▸ **WHAT YOU SHOULD DO**
Please copy out the entries exactly, skipping any pictures.

▸ **MATERIAL FOR THIS TASK**
[Start of Attachment]
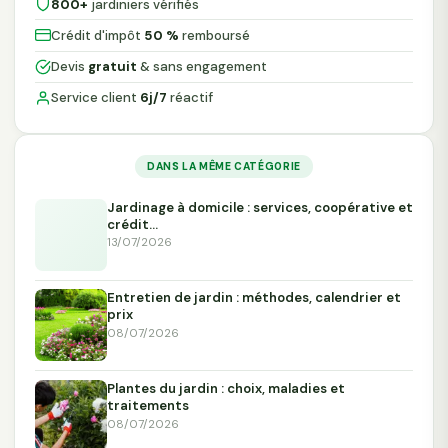
800+
jardiniers vérifiés
Crédit d'impôt
50 %
remboursé
Devis
gratuit
& sans engagement
Service client
6j/7
réactif
DANS LA MÊME CATÉGORIE
Jardinage à domicile : services, coopérative et
crédit…
13/07/2026
Entretien de jardin : méthodes, calendrier et
prix
08/07/2026
Plantes du jardin : choix, maladies et
traitements
08/07/2026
[End of Attachment]
▸ **RESPONSE TO THIS EXERCISE**
800+
jardiniers vérifiés
Crédit d'impôt
50 %
remboursé
Devis
gratuit
& sans engagement
Service client
6j/7
réactif
DANS LA MÊME CATÉGORIE
Jardinage à domicile : services, coopérative et
crédit…
13/07/2026
Entretien de jardin : méthodes, calendrier et
prix
08/07/2026
Plantes du jardin : choix, maladies et
traitements
08/07/2026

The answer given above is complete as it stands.